En Habibi, en los grandes escritores, todo – de la sátira a la emoción– está en la escritura, en las opciones formales de la escritura. El trabajo múltiple y flexible de las recurrencias, las constantes digresiones e historias intercaladas, la presencia densa de la tradición árabe, el mito de la caverna en Platón luego leído por Lenin… Es el saber hacer del cervantino moro Cide Hamete Benengeli y de la narración popular: “me doy cuenta de que, en este ‘cuento de hadas’, me muestro como un digno heredero de mi abuela y de sus historias repletas de contradicciones y abiertas a otras historias que se abrían ellas mismas a su vez…” Los arrepentimientos, las constantes interrupciones, la negación de cualquier terreno firme, la equiparación de lo cotidiano y lo inverosímil, pasmoso: esta es la propuesta, la forma que Habibi dispone para su contramoderna novela moderna.

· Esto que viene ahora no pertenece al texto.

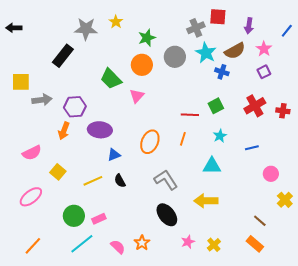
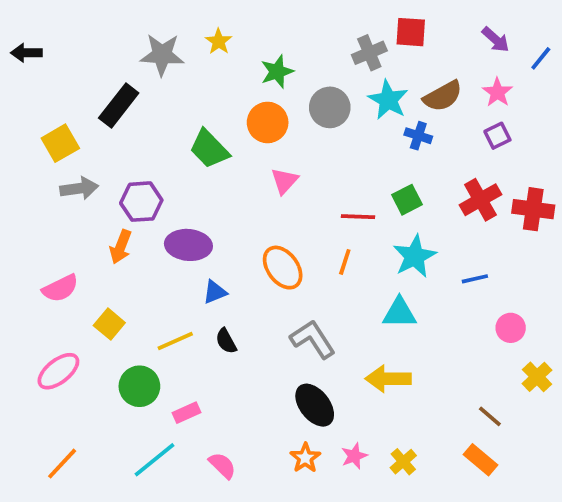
purple arrow: (249, 26) -> (496, 40), moved, turned -56
yellow square: (21, 82) -> (60, 143), moved, turned -30
pink triangle: (137, 96) -> (285, 181), moved
red cross: (283, 111) -> (533, 209), size x1.5
cyan star: (220, 136) -> (415, 256), size x1.6
orange ellipse: (150, 142) -> (283, 268), turned -60
green circle: (74, 216) -> (139, 386), moved
orange star: (142, 243) -> (305, 458), moved

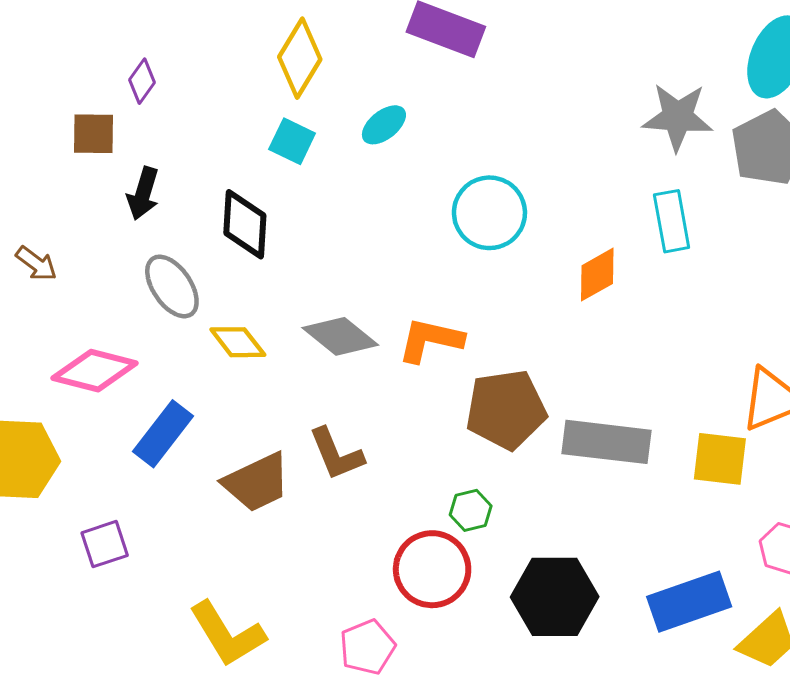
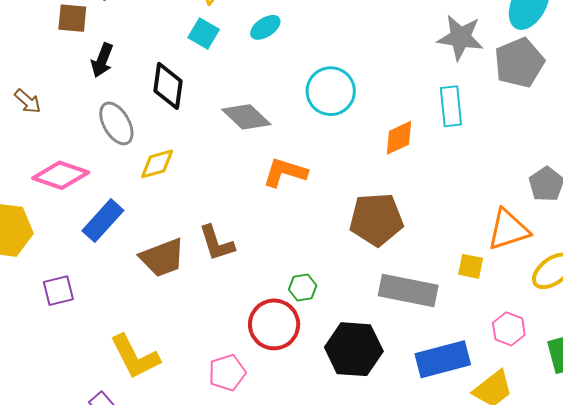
gray diamond: (340, 336) -> (246, 117), moved
yellow diamond: (238, 342) -> (157, 164), turned -72
brown pentagon: (506, 409) -> (376, 219), moved
gray rectangle: (606, 442) -> (408, 290), moved
yellow square: (720, 459) -> (471, 266), size x0.7

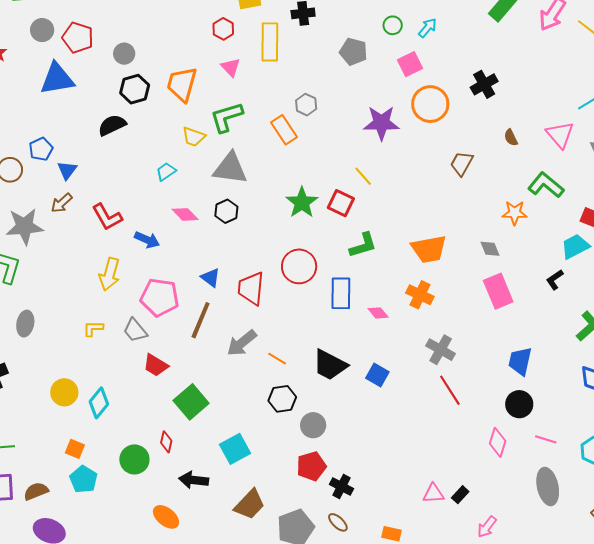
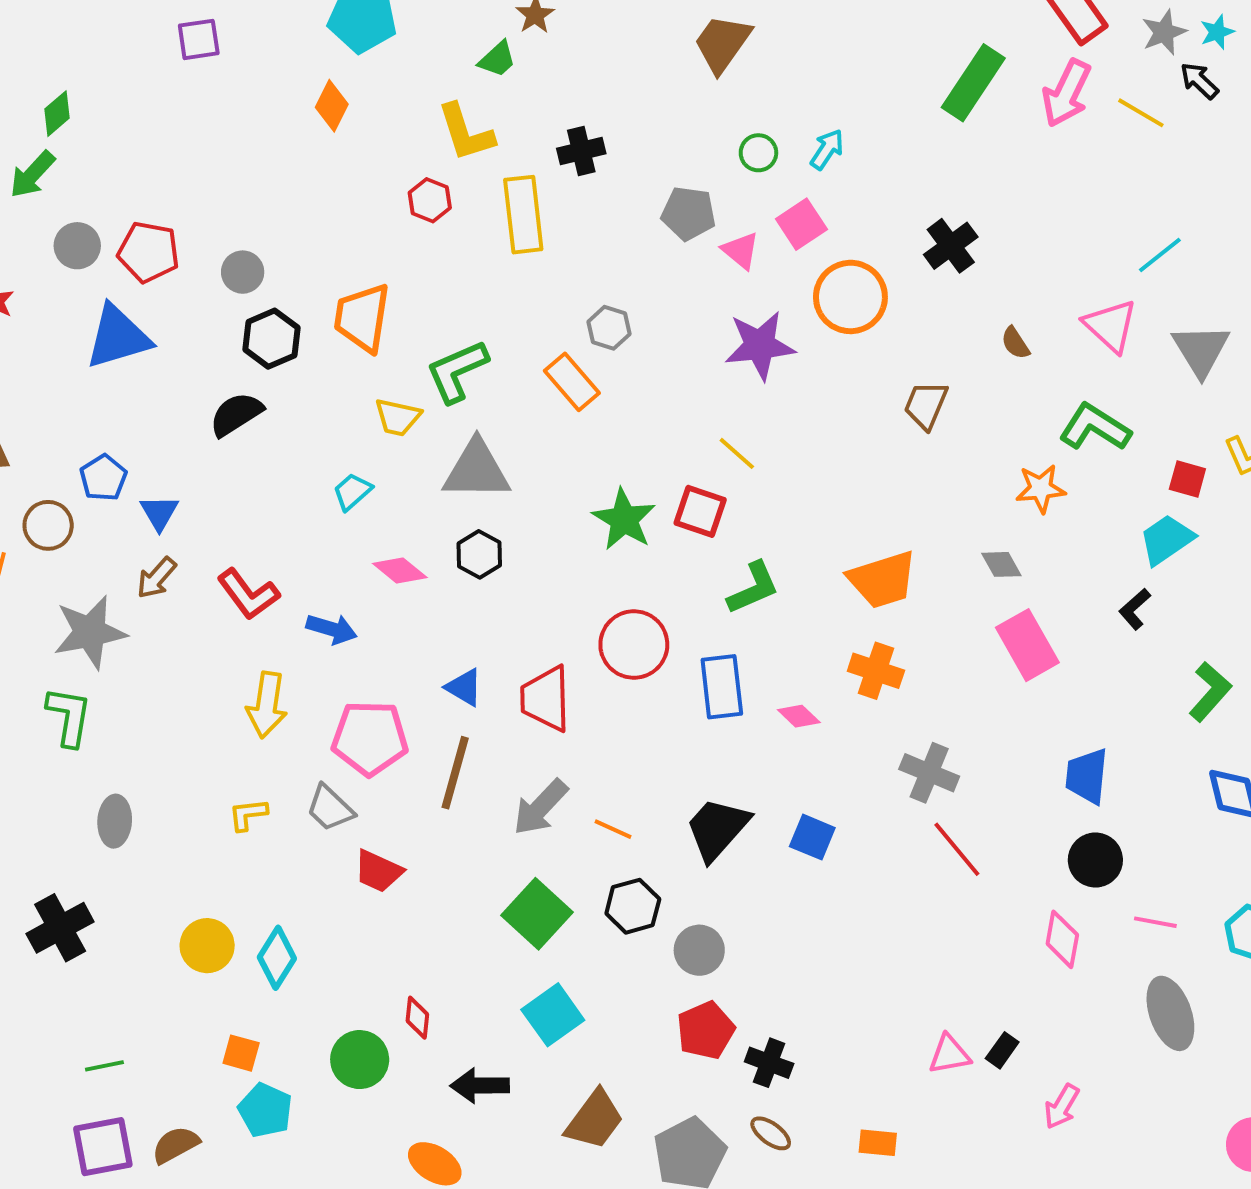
pink triangle: (231, 67) -> (741, 251), moved
black trapezoid: (330, 365) -> (717, 829), turned 111
green square: (191, 402) -> (537, 914), moved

Y clave en ella es la constante ambigüedad en torno al yo y a todos los tú, él, ella que son convocados, superpuestos, escuchados, borrados, reencontrados. El desdoblamiento y la identificación, la doblez y la transparencia, son así un solo gesto, el que crea el tejido continuo de intimidad y distancia que distingue esta voz. Donde se oyen como acorde único el valor y la culpa del superviviente. Donde todo trae el impulso de la vida, y su sonido más intenso, el que se da al borde de la desesperación. Como en los poemas del heterodoxo Al-Maarri, que tan activos siguen en Habibi: “Al marcharse pusieron a este mi corazón / pendiente de la guía de una morosa estrella. / Y tanto ya me dura la noche que pregunto: / ¿será que no encanecen las jóvenes tinieblas?”
Lecturasa
– Abu L-Alá Al-Maarri, Chispa de encendedor. Traducción de Salvador Peña. Madrid, Verbum, 2016.
– Mahmud Darwish, En presencia de la ausencia. Traducción de Luz Gómez García. Valencia, Pre-Textos, 2011.
– Emil Habibi, Los extraordinarios hechos que rodearon la desaparición de Saíd, padre de calamidades, el pesoptimista. Traducción de Leonor Martínez. Barcelona, Muchnik, 1990.
– Pecados. Traducción de María Jesús Carnicero. Madrid, Muchnik, 1993.
– Soraya fille de l’ogre. Traducción al francés de Jean-Patrick Guillaume. París, Gallimard, 1996.